Trad. : Gérard pour La Paix Maintenant


Ce que l’on appelle le « Document des prisonniers » est actuellement au centre d’une crise politique palestinienne. Ce document a été publié il y a un mois environ dans la prison de Hadarim (Tel Mond), signé par cinq détenus connus par le public palestinien pour leurs activités politiques : Marwan Barghouti, secrétaire général du Fatah et député au parlement ; Sheikh Abd al-Halak Natsche, l’un des leaders les plus importants du Hamas ; Abd el-Rakhim Malouh, membre du comité central de l’OLP au nom du FPLP ; Mustafa Badarneh, du FDLP, et Sheikh Basam al-Saadi, du Jihad islamique (qui a posé une réserve concernant l’une des clauses).

Le contenu se ce document a été discuté en long et en large. En bref, il comprend 18 clauses, dont la plus importante parle de la création d’un Etat palestinien dans les frontières de 1967, de l’acceptation des décisions internationales et de la reconnaissance de la « légitimité arabe » – clauses dont l’interprétation pratique revient à reconnaître Israël. La plupart des autres clauses parlent de l’importance de l’unité palestinienne et du besoin de changement au sein de l’OLP. Une clause importante parle de continuer à négocier avec Israël, et souligne que tout accord obtenu sera soumis à l’approbation du peuple par référendum.

En apparence, on pourrait douter de la confiance que suscite un document rédigé par des détenus dans une prison israélienne. Après tout, ces détenus sont sous le contrôle strict des autorités pénitentiaires. Tout contact entre eux ou avec des gens du dehors s’effectue sous la surveillance et avec l’accord d’Israël, qui peut les empêcher ou les autoriser. Dans ces conditions, il est à noter que pratiquement aucune voix ne s’est élevée dans l’opinion palestinienne pour mettre en doute la crédibilité du document, du moins pas en public.

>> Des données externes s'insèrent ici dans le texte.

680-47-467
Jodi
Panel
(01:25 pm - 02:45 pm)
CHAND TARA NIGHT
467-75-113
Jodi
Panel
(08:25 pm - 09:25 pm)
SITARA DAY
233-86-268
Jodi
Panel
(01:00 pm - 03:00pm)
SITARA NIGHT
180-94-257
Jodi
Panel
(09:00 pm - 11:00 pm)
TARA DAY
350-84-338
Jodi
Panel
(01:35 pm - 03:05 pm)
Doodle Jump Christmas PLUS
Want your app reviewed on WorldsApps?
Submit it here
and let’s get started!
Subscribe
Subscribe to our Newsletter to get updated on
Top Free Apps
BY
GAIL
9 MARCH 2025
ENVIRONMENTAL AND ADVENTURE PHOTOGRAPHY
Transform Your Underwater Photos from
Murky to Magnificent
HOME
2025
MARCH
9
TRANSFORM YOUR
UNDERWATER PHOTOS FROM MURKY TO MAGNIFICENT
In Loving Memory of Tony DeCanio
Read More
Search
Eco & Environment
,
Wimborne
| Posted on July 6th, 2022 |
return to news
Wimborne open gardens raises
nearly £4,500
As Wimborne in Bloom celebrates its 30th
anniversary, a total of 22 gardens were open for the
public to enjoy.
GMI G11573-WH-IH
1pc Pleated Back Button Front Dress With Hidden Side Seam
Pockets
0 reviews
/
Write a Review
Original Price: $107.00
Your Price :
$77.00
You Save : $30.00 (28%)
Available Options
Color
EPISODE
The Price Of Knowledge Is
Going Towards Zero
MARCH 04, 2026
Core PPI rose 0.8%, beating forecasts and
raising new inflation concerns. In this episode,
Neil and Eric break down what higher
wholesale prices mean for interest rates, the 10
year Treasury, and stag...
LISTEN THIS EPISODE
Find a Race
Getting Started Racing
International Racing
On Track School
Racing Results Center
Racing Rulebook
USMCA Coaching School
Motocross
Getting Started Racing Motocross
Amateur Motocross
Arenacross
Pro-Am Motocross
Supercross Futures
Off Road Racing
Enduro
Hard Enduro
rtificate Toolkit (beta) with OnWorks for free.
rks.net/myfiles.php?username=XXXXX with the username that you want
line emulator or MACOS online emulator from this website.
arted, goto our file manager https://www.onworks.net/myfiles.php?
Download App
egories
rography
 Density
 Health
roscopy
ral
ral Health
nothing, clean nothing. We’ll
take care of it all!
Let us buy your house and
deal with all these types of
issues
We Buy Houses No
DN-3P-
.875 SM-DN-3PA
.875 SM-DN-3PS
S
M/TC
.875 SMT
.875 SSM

Seul le premier ministre palestinien, Ismail Haniyeh (Hamas), a demandé à l’opinion de ne pas oublier que le document émane de détenus d’une seule prison, et non de toutes les prisons. Ses remarques reflètent le malaise, pour le moins, que suscite le document chez la plupart des dirigeants du Hamas. Pourtant, ils hésitent à le critiquer, compte tenu de l’immense sympathie dont jouissent ces prisonniers dans tous les secteurs de l’opinion, en Cisjordanie comme à Gaza. Et, en particulier, Marwan Barghouti, leader de la jeune génération du Fatah, souvent appelé « l’ingénieur de l’Intifada ».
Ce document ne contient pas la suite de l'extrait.